To replicate and extend a deep learning model using a contrastive learning framework for the task of image similarity. The underlying model learns meaningful visual representations through self-supervised learning techniques, enabling accurate similarity measurements between image pairs. This implementation is based on PyTorch.
Fully implemented SimCLR framework from scratch (vectorized), including the NT-Xent loss:
Comparison of two CNN backbones:
- Simple: 2 convolutional layers + 1 fully connected layer (LeNet-style), conv layers use kernel size 3, stride 2, padding 1.
- ResNet: Residual blocks with skip connections, batch normalization, and ReLU activations.

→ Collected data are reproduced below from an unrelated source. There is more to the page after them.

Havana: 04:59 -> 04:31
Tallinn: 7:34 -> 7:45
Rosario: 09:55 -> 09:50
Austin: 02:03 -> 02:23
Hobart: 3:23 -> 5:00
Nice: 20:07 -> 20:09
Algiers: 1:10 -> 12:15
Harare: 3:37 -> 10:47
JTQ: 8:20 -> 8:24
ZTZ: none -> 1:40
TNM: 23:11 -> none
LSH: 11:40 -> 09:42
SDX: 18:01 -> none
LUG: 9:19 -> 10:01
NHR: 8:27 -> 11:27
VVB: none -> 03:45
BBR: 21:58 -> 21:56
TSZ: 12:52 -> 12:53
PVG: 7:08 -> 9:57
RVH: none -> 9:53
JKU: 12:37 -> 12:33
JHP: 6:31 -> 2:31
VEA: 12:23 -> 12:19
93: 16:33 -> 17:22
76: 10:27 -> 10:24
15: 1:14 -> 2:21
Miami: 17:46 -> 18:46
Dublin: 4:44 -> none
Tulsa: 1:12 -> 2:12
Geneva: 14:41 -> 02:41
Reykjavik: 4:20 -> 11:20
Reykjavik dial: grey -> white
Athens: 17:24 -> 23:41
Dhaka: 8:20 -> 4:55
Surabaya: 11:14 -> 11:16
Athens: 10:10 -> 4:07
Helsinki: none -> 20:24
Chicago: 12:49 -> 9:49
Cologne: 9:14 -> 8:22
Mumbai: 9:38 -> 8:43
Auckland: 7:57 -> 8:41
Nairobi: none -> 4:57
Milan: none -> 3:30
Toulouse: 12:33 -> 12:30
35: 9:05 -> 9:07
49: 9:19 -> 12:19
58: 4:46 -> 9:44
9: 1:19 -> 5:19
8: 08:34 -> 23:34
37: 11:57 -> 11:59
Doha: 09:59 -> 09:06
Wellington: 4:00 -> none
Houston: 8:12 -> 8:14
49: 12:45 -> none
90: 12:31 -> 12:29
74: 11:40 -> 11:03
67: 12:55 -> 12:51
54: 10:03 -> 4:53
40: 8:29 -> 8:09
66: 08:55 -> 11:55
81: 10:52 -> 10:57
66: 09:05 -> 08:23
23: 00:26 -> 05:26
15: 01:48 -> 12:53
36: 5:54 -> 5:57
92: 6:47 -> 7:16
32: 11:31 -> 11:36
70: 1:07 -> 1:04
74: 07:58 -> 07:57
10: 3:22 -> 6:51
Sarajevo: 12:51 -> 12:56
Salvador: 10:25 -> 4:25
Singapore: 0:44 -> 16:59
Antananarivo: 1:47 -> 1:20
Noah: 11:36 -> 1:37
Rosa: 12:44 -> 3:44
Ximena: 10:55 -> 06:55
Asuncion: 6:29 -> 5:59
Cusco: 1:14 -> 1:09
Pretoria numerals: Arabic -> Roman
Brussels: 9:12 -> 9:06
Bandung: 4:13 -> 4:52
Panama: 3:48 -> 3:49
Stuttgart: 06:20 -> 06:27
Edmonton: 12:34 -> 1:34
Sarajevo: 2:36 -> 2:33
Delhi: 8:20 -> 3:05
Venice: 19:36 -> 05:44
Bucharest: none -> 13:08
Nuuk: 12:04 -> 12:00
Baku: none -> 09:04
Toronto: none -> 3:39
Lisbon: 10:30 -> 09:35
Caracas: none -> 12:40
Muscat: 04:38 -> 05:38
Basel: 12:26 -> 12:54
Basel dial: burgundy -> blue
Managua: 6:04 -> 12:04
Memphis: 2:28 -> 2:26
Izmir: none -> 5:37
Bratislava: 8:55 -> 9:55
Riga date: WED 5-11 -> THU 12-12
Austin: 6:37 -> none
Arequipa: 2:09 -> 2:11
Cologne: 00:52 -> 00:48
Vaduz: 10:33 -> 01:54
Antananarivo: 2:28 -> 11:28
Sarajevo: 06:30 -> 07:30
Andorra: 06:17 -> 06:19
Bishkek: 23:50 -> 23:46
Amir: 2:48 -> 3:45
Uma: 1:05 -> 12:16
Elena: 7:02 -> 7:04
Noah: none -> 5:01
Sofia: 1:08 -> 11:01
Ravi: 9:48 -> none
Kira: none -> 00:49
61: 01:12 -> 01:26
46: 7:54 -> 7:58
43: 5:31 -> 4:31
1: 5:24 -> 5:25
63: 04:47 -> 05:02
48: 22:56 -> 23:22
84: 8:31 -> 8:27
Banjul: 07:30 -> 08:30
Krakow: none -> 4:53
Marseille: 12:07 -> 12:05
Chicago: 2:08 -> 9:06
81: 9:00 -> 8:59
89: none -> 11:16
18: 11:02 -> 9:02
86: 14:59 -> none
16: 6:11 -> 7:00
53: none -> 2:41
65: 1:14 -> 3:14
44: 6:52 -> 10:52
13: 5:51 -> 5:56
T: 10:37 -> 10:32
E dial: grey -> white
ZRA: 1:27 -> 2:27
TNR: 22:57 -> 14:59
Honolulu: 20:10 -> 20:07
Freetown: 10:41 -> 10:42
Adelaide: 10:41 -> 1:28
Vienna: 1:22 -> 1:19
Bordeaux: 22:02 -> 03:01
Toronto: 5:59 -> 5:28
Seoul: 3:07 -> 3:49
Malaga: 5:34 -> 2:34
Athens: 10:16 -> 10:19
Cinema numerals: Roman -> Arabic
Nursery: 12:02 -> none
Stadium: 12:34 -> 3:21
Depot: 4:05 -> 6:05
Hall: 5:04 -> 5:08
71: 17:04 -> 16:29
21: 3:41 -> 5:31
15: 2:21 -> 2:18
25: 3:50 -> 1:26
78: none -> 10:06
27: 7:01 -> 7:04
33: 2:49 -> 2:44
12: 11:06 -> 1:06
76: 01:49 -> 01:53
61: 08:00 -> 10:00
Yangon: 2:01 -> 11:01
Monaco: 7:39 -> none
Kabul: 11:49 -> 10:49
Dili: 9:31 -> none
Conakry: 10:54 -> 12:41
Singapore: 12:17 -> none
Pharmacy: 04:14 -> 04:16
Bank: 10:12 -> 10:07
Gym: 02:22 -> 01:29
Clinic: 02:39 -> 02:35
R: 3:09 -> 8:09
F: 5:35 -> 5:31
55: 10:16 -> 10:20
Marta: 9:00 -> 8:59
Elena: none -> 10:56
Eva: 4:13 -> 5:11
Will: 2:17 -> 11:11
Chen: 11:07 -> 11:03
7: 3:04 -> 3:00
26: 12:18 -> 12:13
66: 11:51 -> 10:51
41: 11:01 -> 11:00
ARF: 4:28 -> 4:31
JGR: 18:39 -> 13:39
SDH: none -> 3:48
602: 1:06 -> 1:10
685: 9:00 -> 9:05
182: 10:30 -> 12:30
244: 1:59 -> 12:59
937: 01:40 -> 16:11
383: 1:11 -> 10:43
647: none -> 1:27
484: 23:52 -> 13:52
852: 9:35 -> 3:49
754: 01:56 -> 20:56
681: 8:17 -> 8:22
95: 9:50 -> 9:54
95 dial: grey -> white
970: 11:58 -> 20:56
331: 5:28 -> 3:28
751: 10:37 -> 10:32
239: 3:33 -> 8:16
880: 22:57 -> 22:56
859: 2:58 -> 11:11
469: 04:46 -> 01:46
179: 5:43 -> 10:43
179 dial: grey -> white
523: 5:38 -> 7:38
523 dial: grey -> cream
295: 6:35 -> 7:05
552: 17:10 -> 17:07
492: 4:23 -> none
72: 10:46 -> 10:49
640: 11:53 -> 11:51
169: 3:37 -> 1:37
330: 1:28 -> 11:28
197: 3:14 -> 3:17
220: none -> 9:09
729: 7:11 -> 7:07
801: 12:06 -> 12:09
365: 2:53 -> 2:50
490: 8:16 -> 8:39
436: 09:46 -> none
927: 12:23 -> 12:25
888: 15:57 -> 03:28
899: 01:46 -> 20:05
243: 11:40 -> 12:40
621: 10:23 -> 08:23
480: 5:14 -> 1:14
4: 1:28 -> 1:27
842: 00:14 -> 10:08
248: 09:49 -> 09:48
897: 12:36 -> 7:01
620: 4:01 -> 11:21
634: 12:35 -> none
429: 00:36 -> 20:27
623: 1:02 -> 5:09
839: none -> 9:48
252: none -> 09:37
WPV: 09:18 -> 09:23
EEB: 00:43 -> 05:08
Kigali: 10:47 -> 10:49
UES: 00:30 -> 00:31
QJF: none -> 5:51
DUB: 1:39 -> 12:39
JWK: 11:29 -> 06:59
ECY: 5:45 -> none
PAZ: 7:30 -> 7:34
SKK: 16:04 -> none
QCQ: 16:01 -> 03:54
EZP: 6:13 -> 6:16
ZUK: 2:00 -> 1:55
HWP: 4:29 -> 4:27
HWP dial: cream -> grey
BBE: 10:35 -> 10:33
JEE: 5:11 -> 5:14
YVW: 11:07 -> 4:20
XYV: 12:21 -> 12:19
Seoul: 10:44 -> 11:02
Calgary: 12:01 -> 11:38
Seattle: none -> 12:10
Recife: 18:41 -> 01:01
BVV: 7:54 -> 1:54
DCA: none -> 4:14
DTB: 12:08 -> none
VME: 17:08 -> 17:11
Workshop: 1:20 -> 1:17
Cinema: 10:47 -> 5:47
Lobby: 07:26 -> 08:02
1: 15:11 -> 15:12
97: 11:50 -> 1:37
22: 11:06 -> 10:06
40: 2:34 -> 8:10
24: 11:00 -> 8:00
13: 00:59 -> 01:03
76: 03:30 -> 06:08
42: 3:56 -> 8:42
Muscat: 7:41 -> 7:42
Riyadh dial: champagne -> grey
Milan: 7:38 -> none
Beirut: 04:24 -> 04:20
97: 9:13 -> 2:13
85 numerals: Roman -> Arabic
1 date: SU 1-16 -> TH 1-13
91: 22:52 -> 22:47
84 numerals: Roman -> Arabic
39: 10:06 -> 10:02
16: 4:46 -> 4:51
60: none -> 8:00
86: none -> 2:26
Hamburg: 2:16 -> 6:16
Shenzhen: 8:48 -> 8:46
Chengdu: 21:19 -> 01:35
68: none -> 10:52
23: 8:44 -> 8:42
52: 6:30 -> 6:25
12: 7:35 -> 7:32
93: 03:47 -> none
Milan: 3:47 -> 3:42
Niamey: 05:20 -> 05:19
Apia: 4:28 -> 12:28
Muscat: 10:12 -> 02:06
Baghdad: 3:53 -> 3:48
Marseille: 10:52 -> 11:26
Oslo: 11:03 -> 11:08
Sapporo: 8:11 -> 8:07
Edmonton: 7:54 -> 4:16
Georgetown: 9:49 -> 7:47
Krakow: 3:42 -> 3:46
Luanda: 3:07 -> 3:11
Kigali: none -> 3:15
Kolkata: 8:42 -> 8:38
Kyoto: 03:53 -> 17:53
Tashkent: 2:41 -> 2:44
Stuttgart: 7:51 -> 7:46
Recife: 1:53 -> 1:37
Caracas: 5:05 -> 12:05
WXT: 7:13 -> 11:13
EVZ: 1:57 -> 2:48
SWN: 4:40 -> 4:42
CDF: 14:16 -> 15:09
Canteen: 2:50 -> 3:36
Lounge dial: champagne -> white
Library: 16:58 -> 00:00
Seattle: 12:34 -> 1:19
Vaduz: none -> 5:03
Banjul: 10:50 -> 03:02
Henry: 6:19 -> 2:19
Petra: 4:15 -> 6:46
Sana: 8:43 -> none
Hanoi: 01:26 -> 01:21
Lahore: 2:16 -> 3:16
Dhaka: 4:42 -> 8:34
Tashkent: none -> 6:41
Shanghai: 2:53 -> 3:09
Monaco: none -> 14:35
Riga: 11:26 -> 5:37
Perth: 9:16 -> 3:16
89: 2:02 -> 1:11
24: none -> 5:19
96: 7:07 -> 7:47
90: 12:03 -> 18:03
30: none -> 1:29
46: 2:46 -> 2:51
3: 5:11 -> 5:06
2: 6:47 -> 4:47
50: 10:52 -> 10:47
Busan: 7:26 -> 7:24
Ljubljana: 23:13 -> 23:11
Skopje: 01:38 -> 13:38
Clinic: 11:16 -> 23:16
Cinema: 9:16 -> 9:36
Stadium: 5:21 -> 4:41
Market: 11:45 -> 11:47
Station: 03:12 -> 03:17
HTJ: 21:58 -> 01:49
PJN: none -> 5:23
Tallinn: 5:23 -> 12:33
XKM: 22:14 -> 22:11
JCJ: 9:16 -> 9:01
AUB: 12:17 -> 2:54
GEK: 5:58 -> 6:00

The output vector space is
| Model | Train Loss | Test Loss | Duration |
|---|---|---|---|
| Simple | 0.0350 | 0.0352 | 2h 50m |
| ResNet | 0.0166 | 0.0184 | 4h 18m |
Figure 1. Loss plots of the ResNet model on the train and validation sets during training.
Figure 2. The base image sampled from the test set used as a reference for similarity comparison.
Figure 3. Visualization showing the ranking of all test images in the test set based on similarity to the basis image by Ranking of top-5 and bottom-5 similar images compared to a basis image.
- GPU: NVIDIA RTX 4060 Mobile
- CPU: Intel i5-12500H
- RAM: 40 GB DDR4
Before running the program:
-
Prepare CIFAR Data
Download and extract the CIFAR-10 dataset into the following directory:data/raw/cifar/The directory should contain files such as:
data_batch_1, data_batch_2, ..., test_batch, batches.meta, etc. -
Adjust the Data Loader
You must configure theload_datamethod of theCifarobject insrc/data/dataset.pyto correctly parse your data layout and preprocessing preferences.
The implementation of data loading is left intentionally flexible for users to define according to their needs.
All interactions with this project are done through the run.py script, which serves as the main entry point.
Configuration files are written in JSON and define all the necessary parameters for model setup and training.
Default config files are located in the template/ directory. Below is the structure and meaning of each field:
{
"model_architecture_cfg": {
"type": "ResNet", // Backbone encoder type (e.g., "ResNet")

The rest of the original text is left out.